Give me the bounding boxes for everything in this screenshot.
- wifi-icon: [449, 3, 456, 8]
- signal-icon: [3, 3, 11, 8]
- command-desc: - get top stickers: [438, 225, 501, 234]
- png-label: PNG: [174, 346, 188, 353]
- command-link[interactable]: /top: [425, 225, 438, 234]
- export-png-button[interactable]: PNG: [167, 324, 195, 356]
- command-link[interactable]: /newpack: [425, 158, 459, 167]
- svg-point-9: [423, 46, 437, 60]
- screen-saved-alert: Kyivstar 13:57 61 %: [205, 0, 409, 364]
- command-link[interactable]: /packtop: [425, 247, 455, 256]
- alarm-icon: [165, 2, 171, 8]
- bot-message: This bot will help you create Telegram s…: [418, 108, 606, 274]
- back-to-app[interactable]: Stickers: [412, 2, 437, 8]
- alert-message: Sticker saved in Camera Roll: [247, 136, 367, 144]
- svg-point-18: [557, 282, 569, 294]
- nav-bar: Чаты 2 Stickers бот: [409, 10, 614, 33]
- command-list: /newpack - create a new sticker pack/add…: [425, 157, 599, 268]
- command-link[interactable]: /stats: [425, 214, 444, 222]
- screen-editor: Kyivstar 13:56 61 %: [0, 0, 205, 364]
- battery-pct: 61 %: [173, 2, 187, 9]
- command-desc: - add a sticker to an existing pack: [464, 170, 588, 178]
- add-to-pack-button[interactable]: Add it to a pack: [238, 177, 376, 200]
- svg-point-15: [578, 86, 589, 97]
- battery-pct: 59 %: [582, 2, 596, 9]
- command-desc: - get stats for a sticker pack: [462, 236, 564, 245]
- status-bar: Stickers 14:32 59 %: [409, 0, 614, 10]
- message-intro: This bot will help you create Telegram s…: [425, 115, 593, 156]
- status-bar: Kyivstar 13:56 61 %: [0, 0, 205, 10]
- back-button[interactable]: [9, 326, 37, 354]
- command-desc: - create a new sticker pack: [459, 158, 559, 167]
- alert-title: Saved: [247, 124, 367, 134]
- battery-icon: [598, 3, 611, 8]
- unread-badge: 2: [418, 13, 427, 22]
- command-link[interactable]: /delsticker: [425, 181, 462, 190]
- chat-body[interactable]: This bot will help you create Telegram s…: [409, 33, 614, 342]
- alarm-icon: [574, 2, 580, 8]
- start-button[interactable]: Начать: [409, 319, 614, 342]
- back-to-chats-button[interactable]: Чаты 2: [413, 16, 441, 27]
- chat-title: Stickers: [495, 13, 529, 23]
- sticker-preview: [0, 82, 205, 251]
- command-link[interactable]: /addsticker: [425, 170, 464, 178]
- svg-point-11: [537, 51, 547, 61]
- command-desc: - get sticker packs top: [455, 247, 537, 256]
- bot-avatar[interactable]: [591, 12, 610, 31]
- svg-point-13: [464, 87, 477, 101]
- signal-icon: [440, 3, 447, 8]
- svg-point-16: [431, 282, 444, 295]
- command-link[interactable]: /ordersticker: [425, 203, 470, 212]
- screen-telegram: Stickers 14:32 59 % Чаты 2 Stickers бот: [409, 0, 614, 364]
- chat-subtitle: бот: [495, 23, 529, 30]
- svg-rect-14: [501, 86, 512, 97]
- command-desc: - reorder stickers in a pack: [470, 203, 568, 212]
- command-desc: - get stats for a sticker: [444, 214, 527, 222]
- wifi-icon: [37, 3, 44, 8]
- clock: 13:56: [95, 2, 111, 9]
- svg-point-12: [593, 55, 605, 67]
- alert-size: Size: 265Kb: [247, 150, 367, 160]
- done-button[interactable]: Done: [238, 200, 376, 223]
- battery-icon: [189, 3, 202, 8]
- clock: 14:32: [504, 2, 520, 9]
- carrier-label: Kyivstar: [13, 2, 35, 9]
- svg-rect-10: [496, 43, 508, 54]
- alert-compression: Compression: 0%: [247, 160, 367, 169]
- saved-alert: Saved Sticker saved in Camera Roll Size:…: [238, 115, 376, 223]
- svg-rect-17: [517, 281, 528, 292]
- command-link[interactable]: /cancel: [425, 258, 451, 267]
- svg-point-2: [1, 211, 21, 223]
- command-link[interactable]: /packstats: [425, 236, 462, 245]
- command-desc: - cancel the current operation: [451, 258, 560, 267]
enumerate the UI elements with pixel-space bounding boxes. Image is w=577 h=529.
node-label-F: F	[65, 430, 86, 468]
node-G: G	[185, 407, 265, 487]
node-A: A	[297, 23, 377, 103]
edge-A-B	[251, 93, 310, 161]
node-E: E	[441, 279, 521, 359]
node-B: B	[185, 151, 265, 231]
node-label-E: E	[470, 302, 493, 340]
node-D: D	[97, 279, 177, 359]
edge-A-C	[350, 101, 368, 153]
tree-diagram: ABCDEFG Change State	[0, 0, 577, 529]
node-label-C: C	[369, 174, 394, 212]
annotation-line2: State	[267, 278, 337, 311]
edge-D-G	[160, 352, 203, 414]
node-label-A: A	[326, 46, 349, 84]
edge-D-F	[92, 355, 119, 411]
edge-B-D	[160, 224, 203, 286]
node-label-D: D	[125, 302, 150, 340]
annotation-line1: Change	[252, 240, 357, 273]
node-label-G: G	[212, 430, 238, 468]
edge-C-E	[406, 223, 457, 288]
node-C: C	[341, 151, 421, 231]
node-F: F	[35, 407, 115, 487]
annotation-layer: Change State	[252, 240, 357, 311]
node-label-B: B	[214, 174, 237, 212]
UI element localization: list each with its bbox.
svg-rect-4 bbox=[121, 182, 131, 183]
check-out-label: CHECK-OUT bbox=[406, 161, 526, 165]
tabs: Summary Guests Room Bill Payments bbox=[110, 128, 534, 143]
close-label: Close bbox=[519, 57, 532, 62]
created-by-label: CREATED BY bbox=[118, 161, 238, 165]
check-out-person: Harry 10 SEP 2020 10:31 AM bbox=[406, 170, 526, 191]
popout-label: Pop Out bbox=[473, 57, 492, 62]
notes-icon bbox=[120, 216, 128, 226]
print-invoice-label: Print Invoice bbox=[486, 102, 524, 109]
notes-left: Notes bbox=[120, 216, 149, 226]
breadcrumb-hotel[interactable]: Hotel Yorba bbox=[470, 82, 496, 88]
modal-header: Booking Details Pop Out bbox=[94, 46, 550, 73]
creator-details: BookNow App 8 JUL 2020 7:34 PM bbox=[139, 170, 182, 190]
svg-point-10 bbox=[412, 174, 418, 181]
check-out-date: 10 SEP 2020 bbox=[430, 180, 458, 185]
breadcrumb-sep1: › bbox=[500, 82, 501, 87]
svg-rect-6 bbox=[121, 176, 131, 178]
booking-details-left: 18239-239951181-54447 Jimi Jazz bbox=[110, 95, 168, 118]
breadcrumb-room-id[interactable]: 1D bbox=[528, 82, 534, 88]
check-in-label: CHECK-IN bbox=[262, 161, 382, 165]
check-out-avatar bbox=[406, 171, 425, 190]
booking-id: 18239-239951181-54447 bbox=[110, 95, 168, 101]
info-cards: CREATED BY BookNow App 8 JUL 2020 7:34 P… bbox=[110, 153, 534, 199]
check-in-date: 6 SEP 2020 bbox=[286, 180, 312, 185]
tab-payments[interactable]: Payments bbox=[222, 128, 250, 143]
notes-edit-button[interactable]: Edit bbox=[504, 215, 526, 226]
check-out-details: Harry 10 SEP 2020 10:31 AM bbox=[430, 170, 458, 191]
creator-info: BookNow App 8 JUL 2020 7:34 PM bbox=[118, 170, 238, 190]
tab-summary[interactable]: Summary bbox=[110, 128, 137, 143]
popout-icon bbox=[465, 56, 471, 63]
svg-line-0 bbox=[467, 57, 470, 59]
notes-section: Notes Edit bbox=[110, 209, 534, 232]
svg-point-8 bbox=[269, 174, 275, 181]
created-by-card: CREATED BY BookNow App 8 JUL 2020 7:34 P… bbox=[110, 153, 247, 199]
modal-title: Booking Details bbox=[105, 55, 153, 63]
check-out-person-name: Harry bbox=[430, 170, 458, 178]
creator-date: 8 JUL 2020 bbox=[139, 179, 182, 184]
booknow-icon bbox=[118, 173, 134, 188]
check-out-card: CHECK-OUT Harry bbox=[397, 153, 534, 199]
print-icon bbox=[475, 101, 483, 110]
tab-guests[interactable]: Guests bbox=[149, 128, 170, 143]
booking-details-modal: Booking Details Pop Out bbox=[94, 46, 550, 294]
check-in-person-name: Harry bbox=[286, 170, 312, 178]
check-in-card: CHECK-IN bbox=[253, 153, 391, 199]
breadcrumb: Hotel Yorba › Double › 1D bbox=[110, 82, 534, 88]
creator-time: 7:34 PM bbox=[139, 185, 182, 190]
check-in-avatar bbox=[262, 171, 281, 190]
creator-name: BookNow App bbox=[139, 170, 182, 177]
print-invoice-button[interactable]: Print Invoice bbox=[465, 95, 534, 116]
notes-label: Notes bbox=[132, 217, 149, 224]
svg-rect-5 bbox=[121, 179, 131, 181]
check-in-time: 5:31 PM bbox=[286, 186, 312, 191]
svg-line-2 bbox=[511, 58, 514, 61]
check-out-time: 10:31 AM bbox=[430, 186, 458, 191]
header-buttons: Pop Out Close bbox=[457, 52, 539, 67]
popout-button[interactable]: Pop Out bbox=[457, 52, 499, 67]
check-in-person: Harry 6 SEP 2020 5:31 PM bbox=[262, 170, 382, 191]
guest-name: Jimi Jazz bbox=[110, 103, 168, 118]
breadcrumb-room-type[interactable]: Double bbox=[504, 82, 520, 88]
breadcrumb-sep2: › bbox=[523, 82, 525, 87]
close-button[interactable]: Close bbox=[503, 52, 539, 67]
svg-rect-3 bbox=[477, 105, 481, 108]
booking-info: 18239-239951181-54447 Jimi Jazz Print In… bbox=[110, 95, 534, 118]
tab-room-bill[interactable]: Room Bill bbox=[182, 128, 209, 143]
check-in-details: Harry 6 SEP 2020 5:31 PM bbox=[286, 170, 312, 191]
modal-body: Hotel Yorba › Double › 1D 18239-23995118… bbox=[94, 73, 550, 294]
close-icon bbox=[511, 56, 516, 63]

Brief
Return the lines above that include the string "person".

Task response
check-out-person: Harry 10 SEP 2020 10:31 AM bbox=[406, 170, 526, 191]
check-out-person-name: Harry bbox=[430, 170, 458, 178]
check-in-person-name: Harry bbox=[286, 170, 312, 178]
check-in-person: Harry 6 SEP 2020 5:31 PM bbox=[262, 170, 382, 191]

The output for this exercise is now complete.